From Tyler Kepner's piece about what might be the last days of Trevor Hoffman:
Hoffman, 42, converted just five of his first 10 save opportunities this season, and batters are hitting .339 off him. He is 1-3 with a 12.21 earned run average; the victory came after he blew a save by allowing consecutive home runs. His last game, on Sunday, was in setup relief for John Axford, a former independent leaguer who had never before earned a save.
"It was a little strange,” Axford said. “Actually, a lot strange. It was kind of surreal."
“You can’t help but to pull for a guy like that, and I hate to see what’s happened. I don’t necessarily agree, looking from the outside in, with how they treated the situation. Everybody goes through tough times. And for him to throw the eighth inning of a game and then somebody else save it, I just think that’s as disrespectful as can be.”
This, of course, is why they don't let the players decide who gets to play, and when. According to Peavy's logic, when a once-great closer isn't still good enough to close, you have two choices: 1) keep throwing him out there anyway and lose a bunch of close games, or 2) release him. Anything else would be disrespectful.
Whatever. Last October the Brewers committed to paying Hoffman eight million dollars this season. Granted, there's more to respect than money ... but it's a pretty good start, especially for a 42-year-old junkballer who's going to give you 50 innings.
Anyway, this story's interesting as far as it goes, but Hoffman's far from the first great player who had some issues on his way to a graceful exit from the grand game. You know which name in this story intrigues me?
Guy pitched for Notre Dame for three years, walked 118 hitters in 144 innings, got drafted in the 45th round by the Reds, didn't sign, pitched for Canisius, walked 75 hitters in 75 innings, and somehow wound up pitching in the Yankees' system, zipping from low Class A to Triple-A in three short months.
That was 2007.
Axford spent the entire 2008 season with the Brewers' Class A affiliate in Brevard County, Florida and walked 73 hitters in 95 innings. He was 25, and stuck in the Florida State League.
And then in 2009, Axford found it. He dominated Class A hitters, then he dominated Double-A hitters, and then he held his own in Triple-A and finally, in September, the National League. On the last day of the season in St. Louis, Trevor Hoffman walked three Cardinals in the ninth inning and blew the save. In the top of the 10th, the Brewers scored twice. And in the bottom of the 10th, John Axford struck out David Freese and Khalil Greene before retiring Albert Pujols on a pop to the shortstop.

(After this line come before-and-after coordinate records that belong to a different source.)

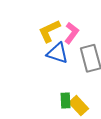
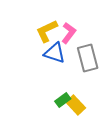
green rectangle: (66, 101) -> (63, 100), turned 56

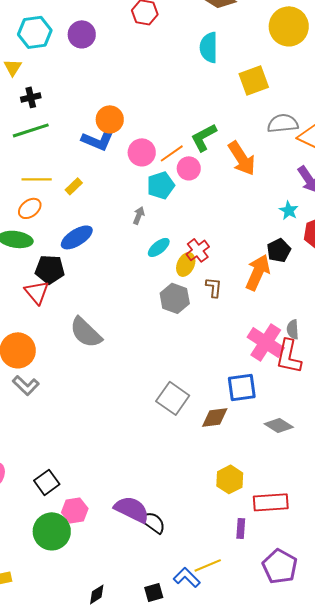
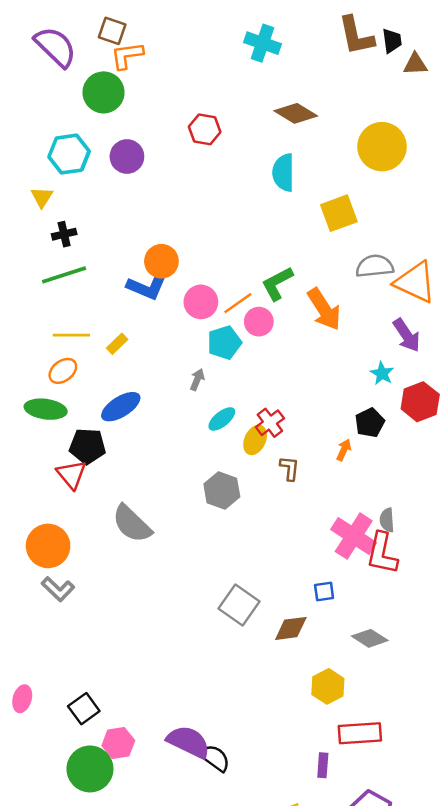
orange arrow: (258, 272) -> (344, 450), size x0.5
gray hexagon: (175, 298) -> (222, 490), moved
blue square: (242, 387) -> (324, 592), size x0.6
yellow hexagon: (230, 479) -> (328, 686), moved

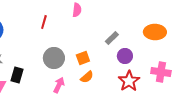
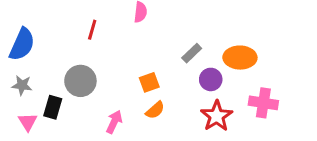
orange ellipse: (155, 32) -> (240, 58), moved
gray circle: (54, 58) -> (80, 81), moved

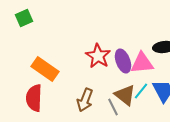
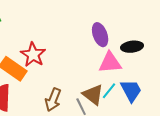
red star: (98, 56) -> (33, 55), moved
purple ellipse: (123, 61) -> (100, 35), moved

That was Axford's first save, and if he'd never thrown another pitch he might have been thrilled with his career and how it ended.
But of course it didn't end with that modestly magical moment. He opened this season back in Triple-A, and pitched brilliantly, 19 strikeouts (and five walks) in 13 innings.

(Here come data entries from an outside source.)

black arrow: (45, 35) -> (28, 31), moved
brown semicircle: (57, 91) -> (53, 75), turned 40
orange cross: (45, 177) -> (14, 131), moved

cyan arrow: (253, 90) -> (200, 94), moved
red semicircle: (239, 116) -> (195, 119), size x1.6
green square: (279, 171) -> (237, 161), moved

Is he a worthy replacement for (early-40s) Trevor Hoffman? I don't know. In his brief time in the majors, Axford's walked 10 in 14 innings. He does throw 95 miles an hour, which is a positive marker. He's never given up a home run in the majors, and gave up only two homers in 47 Triple-A innings. You strike out enough guys and keep the ball in the yard, and you can get away with a few extra walks.
Hey, I just wrote more about John Axrod than Trevor Hoffman. Was that disrespectful?